[Saved data entries]

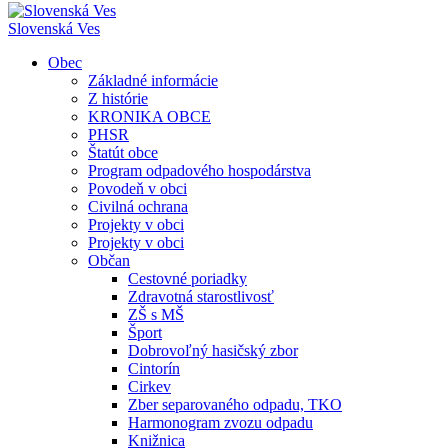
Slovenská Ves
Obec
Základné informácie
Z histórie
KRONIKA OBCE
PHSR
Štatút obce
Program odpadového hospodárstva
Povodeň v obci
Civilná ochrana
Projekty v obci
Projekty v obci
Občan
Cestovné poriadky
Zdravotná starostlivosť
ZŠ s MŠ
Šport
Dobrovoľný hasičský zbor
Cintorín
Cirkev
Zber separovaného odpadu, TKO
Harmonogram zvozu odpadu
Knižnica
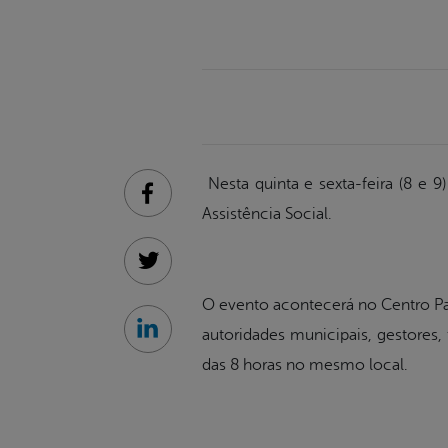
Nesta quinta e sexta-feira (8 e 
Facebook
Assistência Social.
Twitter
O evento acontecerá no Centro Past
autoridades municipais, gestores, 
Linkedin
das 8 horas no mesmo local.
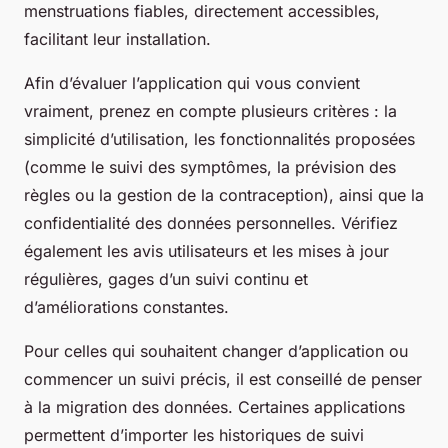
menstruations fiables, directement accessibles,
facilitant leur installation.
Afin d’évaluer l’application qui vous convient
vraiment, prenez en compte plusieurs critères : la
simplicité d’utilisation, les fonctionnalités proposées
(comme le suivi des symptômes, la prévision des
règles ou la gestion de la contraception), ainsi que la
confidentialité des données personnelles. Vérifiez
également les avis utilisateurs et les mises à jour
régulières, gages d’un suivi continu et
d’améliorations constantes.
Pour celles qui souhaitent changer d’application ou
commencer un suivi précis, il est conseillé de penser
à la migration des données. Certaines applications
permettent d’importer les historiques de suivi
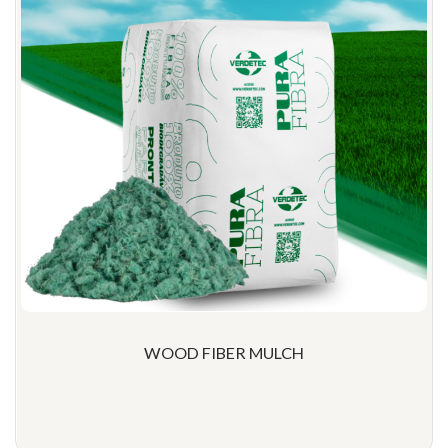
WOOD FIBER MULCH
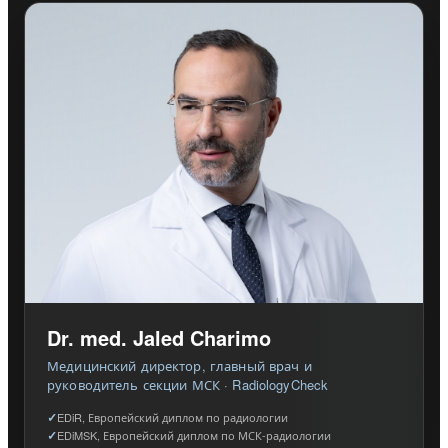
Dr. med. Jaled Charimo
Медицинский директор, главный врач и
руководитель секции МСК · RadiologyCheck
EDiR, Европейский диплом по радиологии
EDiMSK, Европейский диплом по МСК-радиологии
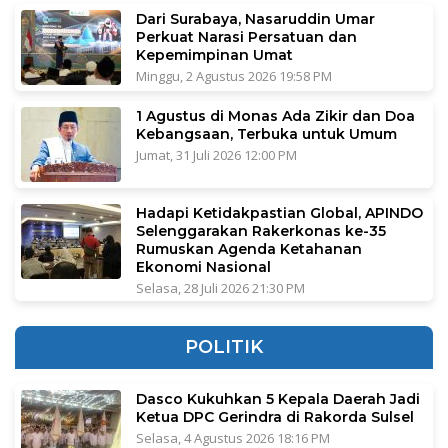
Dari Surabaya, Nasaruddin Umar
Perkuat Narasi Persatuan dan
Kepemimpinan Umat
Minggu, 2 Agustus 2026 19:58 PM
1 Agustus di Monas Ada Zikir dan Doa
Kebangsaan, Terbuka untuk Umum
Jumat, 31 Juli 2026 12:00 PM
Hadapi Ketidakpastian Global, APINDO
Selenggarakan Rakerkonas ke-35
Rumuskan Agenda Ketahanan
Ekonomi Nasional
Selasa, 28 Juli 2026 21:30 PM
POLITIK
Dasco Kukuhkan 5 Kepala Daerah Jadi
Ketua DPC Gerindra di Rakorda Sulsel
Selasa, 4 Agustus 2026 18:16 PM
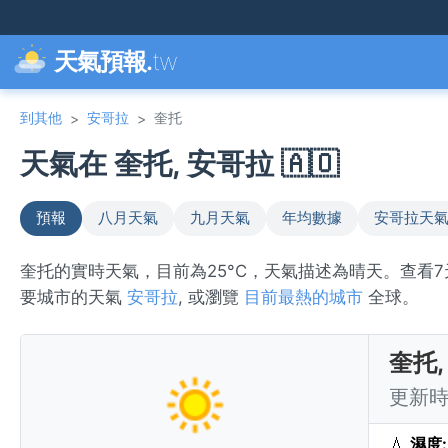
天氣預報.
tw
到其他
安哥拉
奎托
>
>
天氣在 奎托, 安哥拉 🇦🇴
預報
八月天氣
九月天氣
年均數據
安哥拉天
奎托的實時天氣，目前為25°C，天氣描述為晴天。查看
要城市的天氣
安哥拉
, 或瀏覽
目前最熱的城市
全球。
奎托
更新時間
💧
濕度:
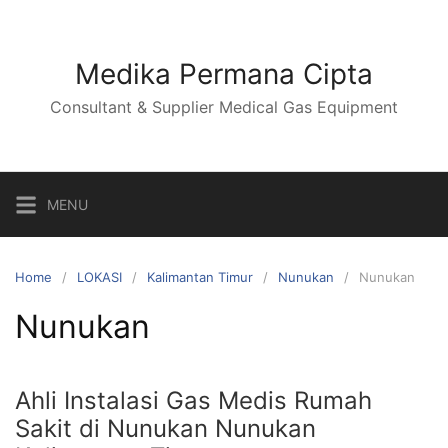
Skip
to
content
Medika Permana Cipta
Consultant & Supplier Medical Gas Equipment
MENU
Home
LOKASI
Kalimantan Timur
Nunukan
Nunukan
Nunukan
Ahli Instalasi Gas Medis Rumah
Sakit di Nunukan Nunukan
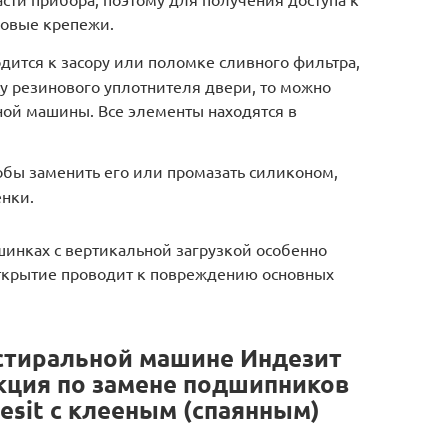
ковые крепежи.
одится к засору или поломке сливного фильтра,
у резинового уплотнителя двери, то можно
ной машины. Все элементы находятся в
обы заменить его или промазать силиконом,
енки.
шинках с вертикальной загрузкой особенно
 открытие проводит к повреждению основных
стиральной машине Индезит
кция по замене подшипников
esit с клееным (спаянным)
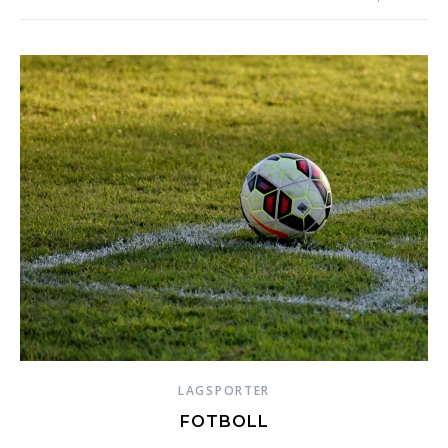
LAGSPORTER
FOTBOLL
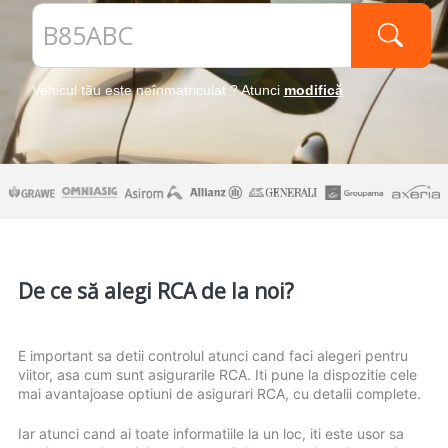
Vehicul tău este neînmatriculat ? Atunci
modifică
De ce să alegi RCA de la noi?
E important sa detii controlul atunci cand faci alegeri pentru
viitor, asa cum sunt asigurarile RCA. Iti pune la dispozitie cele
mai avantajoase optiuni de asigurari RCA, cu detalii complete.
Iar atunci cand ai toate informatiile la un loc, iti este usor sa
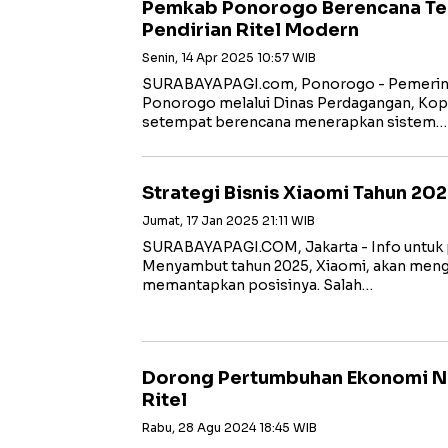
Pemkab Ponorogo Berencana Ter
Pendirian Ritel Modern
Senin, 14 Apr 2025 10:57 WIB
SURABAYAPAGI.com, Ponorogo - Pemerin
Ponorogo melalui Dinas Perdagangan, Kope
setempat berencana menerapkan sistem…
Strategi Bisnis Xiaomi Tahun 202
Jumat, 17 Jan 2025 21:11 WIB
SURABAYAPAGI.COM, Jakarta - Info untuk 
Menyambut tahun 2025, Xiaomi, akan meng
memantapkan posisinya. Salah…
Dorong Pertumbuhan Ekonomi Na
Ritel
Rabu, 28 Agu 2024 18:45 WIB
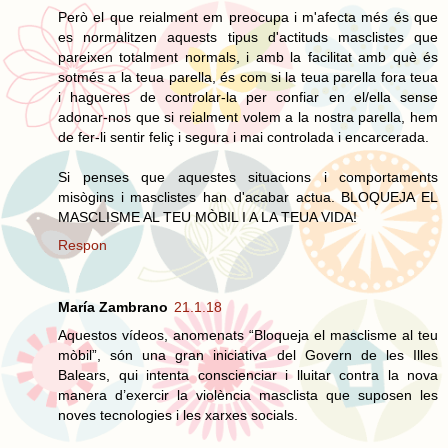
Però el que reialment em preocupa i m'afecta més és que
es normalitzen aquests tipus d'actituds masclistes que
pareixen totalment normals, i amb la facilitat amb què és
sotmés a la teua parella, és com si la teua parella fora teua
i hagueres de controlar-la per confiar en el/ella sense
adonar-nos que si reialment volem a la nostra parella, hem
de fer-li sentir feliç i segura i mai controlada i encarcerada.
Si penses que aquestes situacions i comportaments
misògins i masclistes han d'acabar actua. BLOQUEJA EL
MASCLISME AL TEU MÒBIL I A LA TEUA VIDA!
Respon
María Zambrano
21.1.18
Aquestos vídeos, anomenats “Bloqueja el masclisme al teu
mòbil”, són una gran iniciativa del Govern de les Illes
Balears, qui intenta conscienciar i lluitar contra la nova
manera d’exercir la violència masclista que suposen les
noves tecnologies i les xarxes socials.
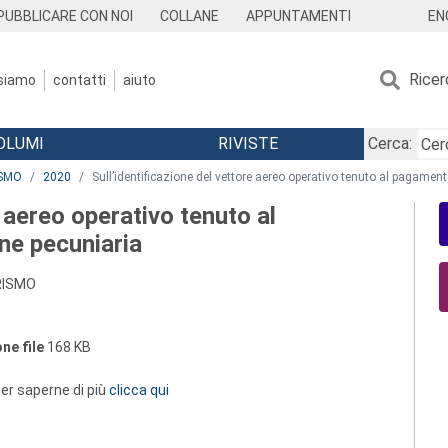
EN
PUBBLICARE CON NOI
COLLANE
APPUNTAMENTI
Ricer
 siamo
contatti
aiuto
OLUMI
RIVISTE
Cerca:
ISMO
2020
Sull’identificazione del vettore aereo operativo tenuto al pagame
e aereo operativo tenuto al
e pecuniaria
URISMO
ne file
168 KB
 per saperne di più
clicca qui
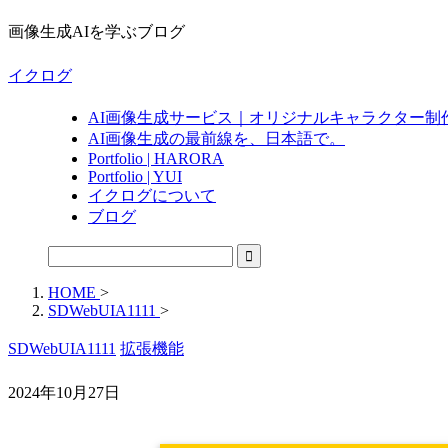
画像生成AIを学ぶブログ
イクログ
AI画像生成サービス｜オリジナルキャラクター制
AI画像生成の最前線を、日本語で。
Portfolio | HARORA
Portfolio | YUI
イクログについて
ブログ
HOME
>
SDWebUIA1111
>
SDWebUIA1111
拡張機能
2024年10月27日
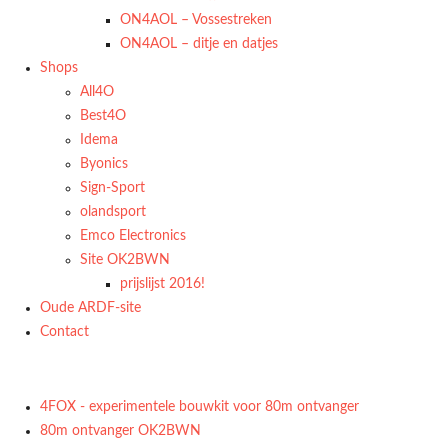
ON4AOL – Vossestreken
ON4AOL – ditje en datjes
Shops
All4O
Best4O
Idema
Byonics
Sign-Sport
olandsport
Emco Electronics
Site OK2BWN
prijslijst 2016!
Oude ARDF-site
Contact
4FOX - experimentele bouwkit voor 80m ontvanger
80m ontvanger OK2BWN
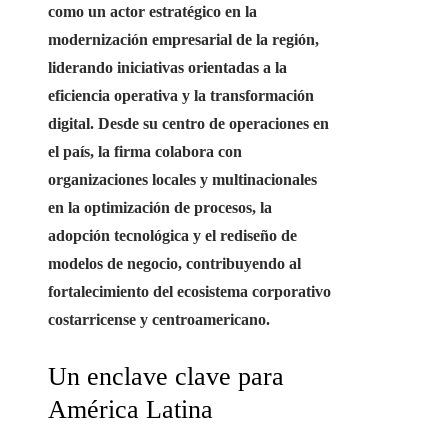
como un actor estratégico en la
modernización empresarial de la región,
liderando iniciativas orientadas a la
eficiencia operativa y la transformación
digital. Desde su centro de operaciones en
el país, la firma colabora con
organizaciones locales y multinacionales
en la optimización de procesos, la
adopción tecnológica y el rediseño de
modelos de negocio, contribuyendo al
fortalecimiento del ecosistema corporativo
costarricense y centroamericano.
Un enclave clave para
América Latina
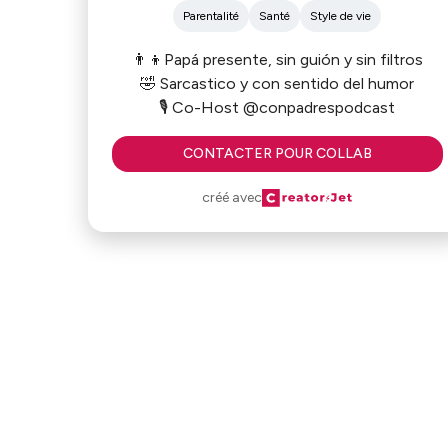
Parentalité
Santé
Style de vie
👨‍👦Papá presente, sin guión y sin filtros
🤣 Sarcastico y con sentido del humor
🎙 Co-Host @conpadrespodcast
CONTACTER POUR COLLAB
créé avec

**EXERCISE DESCRIPTION**
Set down the records in full and exactly. Do not carry over any image.

**SOLUTION TO THIS EXERCISE**
Slovenská Ves
Obec
Základné informácie
Z histórie
KRONIKA OBCE
PHSR
Štatút obce
Program odpadového hospodárstva
Povodeň v obci
Civilná ochrana
Projekty v obci
Projekty v obci
Občan
Cestovné poriadky
Zdravotná starostlivosť
ZŠ s MŠ
Šport
Dobrovoľný hasičský zbor
Cintorín
Cirkev
Zber separovaného odpadu, TKO
Harmonogram zvozu odpadu
Knižnica
Nesta quinta e sexta-feira (8 e 
Facebook
Assistência Social.
Twitter
O evento acontecerá no Centro Past
autoridades municipais, gestores, 
Linkedin
das 8 horas no mesmo local.
menstruations fiables, directement accessibles,
facilitant leur installation.
Afin d’évaluer l’application qui vous convient
vraiment, prenez en compte plusieurs critères : la
simplicité d’utilisation, les fonctionnalités proposées
(comme le suivi des symptômes, la prévision des
règles ou la gestion de la contraception), ainsi que la
confidentialité des données personnelles. Vérifiez
également les avis utilisateurs et les mises à jour
régulières, gages d’un suivi continu et
d’améliorations constantes.
Pour celles qui souhaitent changer d’application ou
commencer un suivi précis, il est conseillé de penser
à la migration des données. Certaines applications
permettent d’importer les historiques de suivi
WOOD FIBER MULCH
Dr. med. Jaled Charimo
Медицинский директор, главный врач и
руководитель секции МСК · RadiologyCheck
EDiR, Европейский диплом по радиологии
EDiMSK, Европейский диплом по МСК-радиологии
Dari Surabaya, Nasaruddin Umar
Perkuat Narasi Persatuan dan
Kepemimpinan Umat
Minggu, 2 Agustus 2026 19:58 PM
1 Agustus di Monas Ada Zikir dan Doa
Kebangsaan, Terbuka untuk Umum
Jumat, 31 Juli 2026 12:00 PM
Hadapi Ketidakpastian Global, APINDO
Selenggarakan Rakerkonas ke-35
Rumuskan Agenda Ketahanan
Ekonomi Nasional
Selasa, 28 Juli 2026 21:30 PM
POLITIK
Dasco Kukuhkan 5 Kepala Daerah Jadi
Ketua DPC Gerindra di Rakorda Sulsel
Selasa, 4 Agustus 2026 18:16 PM
天氣預報.
tw
到其他
安哥拉
奎托
>
>
天氣在 奎托, 安哥拉 🇦🇴
預報
八月天氣
九月天氣
年均數據
安哥拉天
奎托的實時天氣，目前為25°C，天氣描述為晴天。查看
要城市的天氣
安哥拉
, 或瀏覽
目前最熱的城市
全球。
奎托
更新時間
💧
濕度:
Skip
to
content
Medika Permana Cipta
Consultant & Supplier Medical Gas Equipment
MENU
Home
LOKASI
Kalimantan Timur
Nunukan
Nunukan
Nunukan
Ahli Instalasi Gas Medis Rumah
Sakit di Nunukan Nunukan
ковые крепежи.
одится к засору или поломке сливного фильтра,
у резинового уплотнителя двери, то можно
ной машины. Все элементы находятся в
обы заменить его или промазать силиконом,
енки.
шинках с вертикальной загрузкой особенно
 открытие проводит к повреждению основных
стиральной машине Индезит
кция по замене подшипников
esit с клееным (спаянным)
LAGSPORTER
FOTBOLL
Vehicul tău este neînmatriculat ? Atunci
modifică
De ce să alegi RCA de la noi?
E important sa detii controlul atunci cand faci alegeri pentru
viitor, asa cum sunt asigurarile RCA. Iti pune la dispozitie cele
mai avantajoase optiuni de asigurari RCA, cu detalii complete.
Iar atunci cand ai toate informatiile la un loc, iti este usor sa
Pemkab Ponorogo Berencana Ter
Pendirian Ritel Modern
Senin, 14 Apr 2025 10:57 WIB
SURABAYAPAGI.com, Ponorogo - Pemerin
Ponorogo melalui Dinas Perdagangan, Kope
setempat berencana menerapkan sistem…
Strategi Bisnis Xiaomi Tahun 202
Jumat, 17 Jan 2025 21:11 WIB
SURABAYAPAGI.COM, Jakarta - Info untuk 
Menyambut tahun 2025, Xiaomi, akan meng
memantapkan posisinya. Salah…
Dorong Pertumbuhan Ekonomi Na
Ritel
Rabu, 28 Agu 2024 18:45 WIB
Però el que reialment em preocupa i m'afecta més és que
es normalitzen aquests tipus d'actituds masclistes que
pareixen totalment normals, i amb la facilitat amb què és
sotmés a la teua parella, és com si la teua parella fora teua
i hagueres de controlar-la per confiar en el/ella sense
adonar-nos que si reialment volem a la nostra parella, hem
de fer-li sentir feliç i segura i mai controlada i encarcerada.
Si penses que aquestes situacions i comportaments
misògins i masclistes han d'acabar actua. BLOQUEJA EL
MASCLISME AL TEU MÒBIL I A LA TEUA VIDA!
Respon
María Zambrano
21.1.18
Aquestos vídeos, anomenats “Bloqueja el masclisme al teu
mòbil”, són una gran iniciativa del Govern de les Illes
Balears, qui intenta conscienciar i lluitar contra la nova
manera d’exercir la violència masclista que suposen les
noves tecnologies i les xarxes socials.
EN
PUBBLICARE CON NOI
COLLANE
APPUNTAMENTI
Ricer
 siamo
contatti
aiuto
OLUMI
RIVISTE
Cerca:
ISMO
2020
Sull’identificazione del vettore aereo operativo tenuto al pagame
e aereo operativo tenuto al
e pecuniaria
URISMO
ne file
168 KB
 per saperne di più
clicca qui
画像生成AIを学ぶブログ
イクログ
AI画像生成サービス｜オリジナルキャラクター制
AI画像生成の最前線を、日本語で。
Portfolio | HARORA
Portfolio | YUI
イクログについて
ブログ
HOME
>
SDWebUIA1111
>
SDWebUIA1111
拡張機能
2024年10月27日
ON4AOL – Vossestreken
ON4AOL – ditje en datjes
Shops
All4O
Best4O
Idema
Byonics
Sign-Sport
olandsport
Emco Electronics
Site OK2BWN
prijslijst 2016!
Oude ARDF-site
Contact
4FOX - experimentele bouwkit voor 80m ontvanger
80m ontvanger OK2BWN
como un actor estratégico en la
modernización empresarial de la región,
liderando iniciativas orientadas a la
eficiencia operativa y la transformación
digital. Desde su centro de operaciones en
el país, la firma colabora con
organizaciones locales y multinacionales
en la optimización de procesos, la
adopción tecnológica y el rediseño de
modelos de negocio, contribuyendo al
fortalecimiento del ecosistema corporativo
costarricense y centroamericano.
Un enclave clave para
América Latina
Parentalité
Santé
Style de vie
👨‍👦Papá presente, sin guión y sin filtros
🤣 Sarcastico y con sentido del humor
🎙 Co-Host @conpadrespodcast
CONTACTER POUR COLLAB
créé avec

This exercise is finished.